You ordered an Americano and a white chocolate chip gluten-free organic cupcake.

Later you went to a friend’s for dinner and a movie, only you had to leave after dinner, because the roads will be closed soon. Not in YOUR neighborhood, of course, nothing ever happens in your neighborhood. But in the driver’s neighborhood. Because there’s been a bit of unrest recently. Just a few gunmen on buses, only about 10 or so wage-workers dead and 20 injured—Pakistanis who can’t afford cars or even motorbikes, shot on their morning commute. Just a few days, it’s been maybe 72 hours or so, and 69 people dead of gunshot wounds.

Some of them are party members. Some of them aren’t. Some are refugees from a different sort of war—the kind where your children are hungry and the stores are shut, so you can’t go out to buy food, and the secular political parties are slaughtering each other and your neighbors, too, even as they rail against the bloodthirsty fundos. And the Chief Minister issues a “shoot on sight” order, which means that anyone in an open space is fair game. Except that your children are hungry, and your neighbors are dying, and you’re scared. So you risk it. You step into the open—but only long enough to flee. What’s that saying about a moving target?

But that “you” isn’t me, remember…because I am gori, to shoot me would be an international public relations disaster. Because I live in Defense, my life is worth more, and I would never take buses. Or wear the requisite burka, the uniform of women who brave public transport.

This latest violence in Karachi doesn’t even make international news, or at least not the homepage. Or at least, not any homepage but Al Jeezera’s. Not enough death, mayhem and destruction. But anyway. Tomorrow there’s a bus strike.

And today there were false rumors of a petrol strike, and stations were sucked dry, with cars winding a kilometer down the road and hundreds of pedestrians crowding each pump, brandishing plastic containers of the earth’s glistening plasma. (The dinosaurs are rolling in their graves…or should that be, rising from their graves?)

Was it only yesterday that I bought a dozen DVDs at Boat Basin? Less than $1 a movie, the owner telling me proudly how he purchases them overseas, fills his suitcase with Best Buy and Wal-Mart and the latest in burners. “Even the British Ambassador shops here,” he said. Under the harsh fluorescents, this bizarre bazaar culture.

Eating a nutella sandwich at Roadside, having a coffee with friends who are about to escape the anxiety. Hunza, Karimabad. Yeah, I had that ticket too.

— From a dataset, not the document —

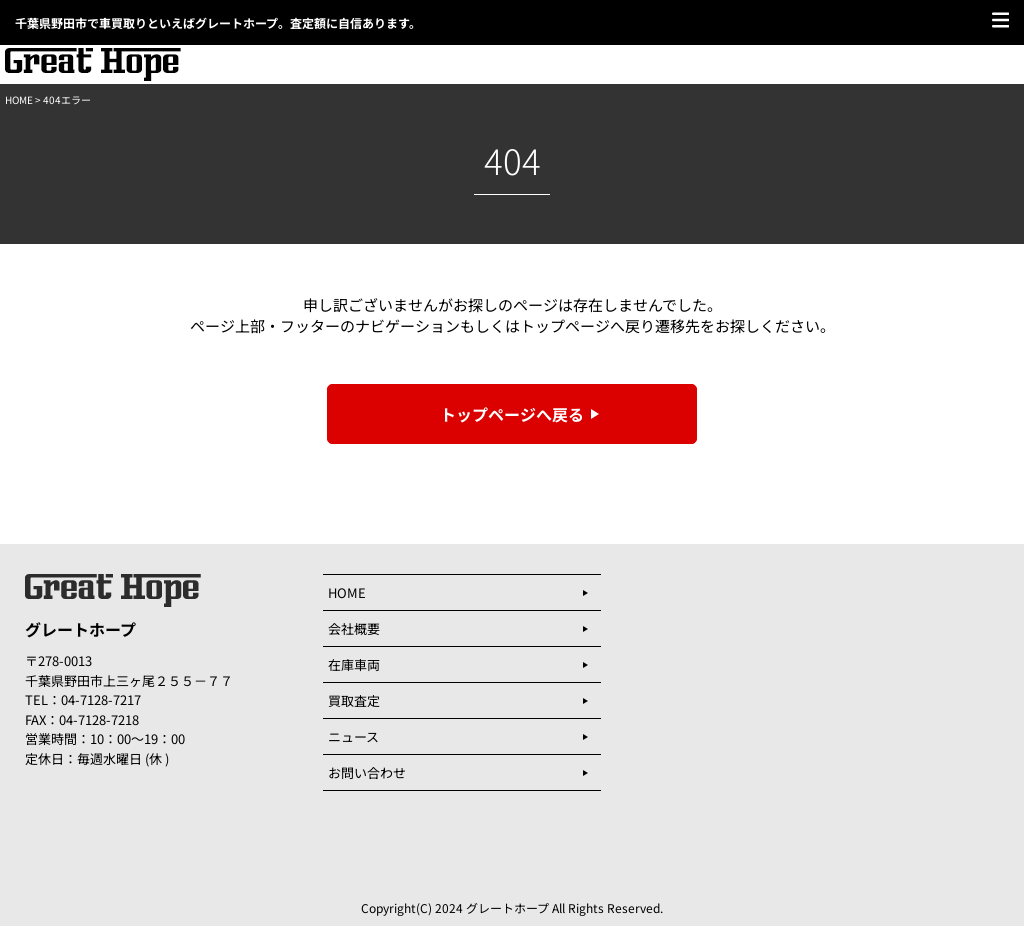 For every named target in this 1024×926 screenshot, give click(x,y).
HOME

But here, the real café culture is low-brow. It’s the hotels and the teahouses, the charpoy’s and plastic chairs. It’s men, only men. Men out till all hours of the night, men discussing sex, politics, money and love. If you’re poor with a penis, the city’s yours for the living. Except that for a few days (before I even realized), it’s been yours for the dying.

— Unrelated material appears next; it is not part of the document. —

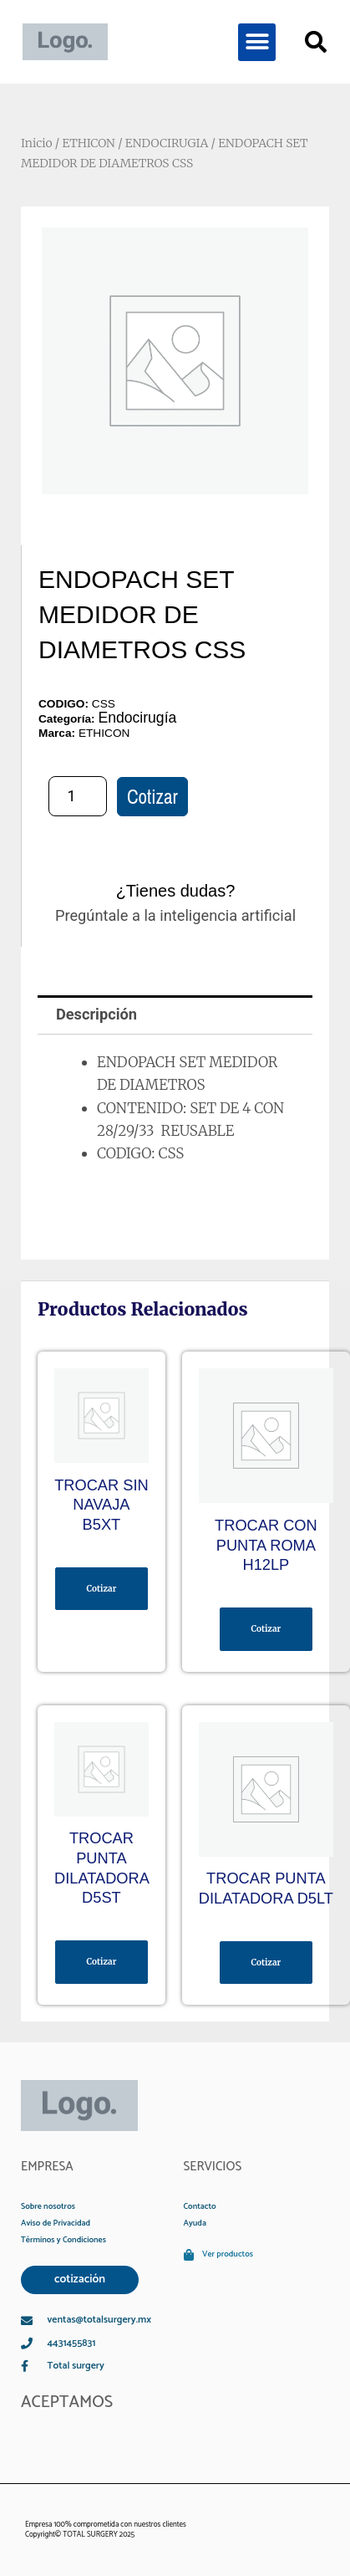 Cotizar (152, 797)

Had to see the lines at the pumps and even then, I didn’t understand until gunmen fired on a TV team’s van.

All I could see was my stifling room, so that, on the first day of the slaughter, I climbed a rickety, homemade ladder to the roof, danced for hours to the world inside my ipod. The roof makes an ideal studio, except there are too many tiny rocks. But I danced for years, I can ignore the pain. Then on my back, gazing into the infinite. A single flash, catch a ride. (That night in Rumbor, there were so many rides…)

The clouds were amazing, dense and mobile and so close. I got locked out, and once I climbed down to the veranda, I had to bang the window to be let in. It was 2am.

Tonight you have hot flashes from all the sugar you’ve consumed. Tonight you are worried about the Afghan kid you’ve been interviewing, the one who lives in the firing. You’re wishing he would return your texts.Tonight there are no roofs and on your route home, no gunfire. Not even any cops. The roads are eerily deserted at 11pm, except when you pass the one Caltex station that isn’t dry, because when you saw it three hours earlier a whole new truckload was being piped into the ground. Or wherever that shit is stored. And still, there are lines—longer even now—but the only people crowding the pump are station employees in red shirts. About twenty of them, trying to maintain law and order, you guess.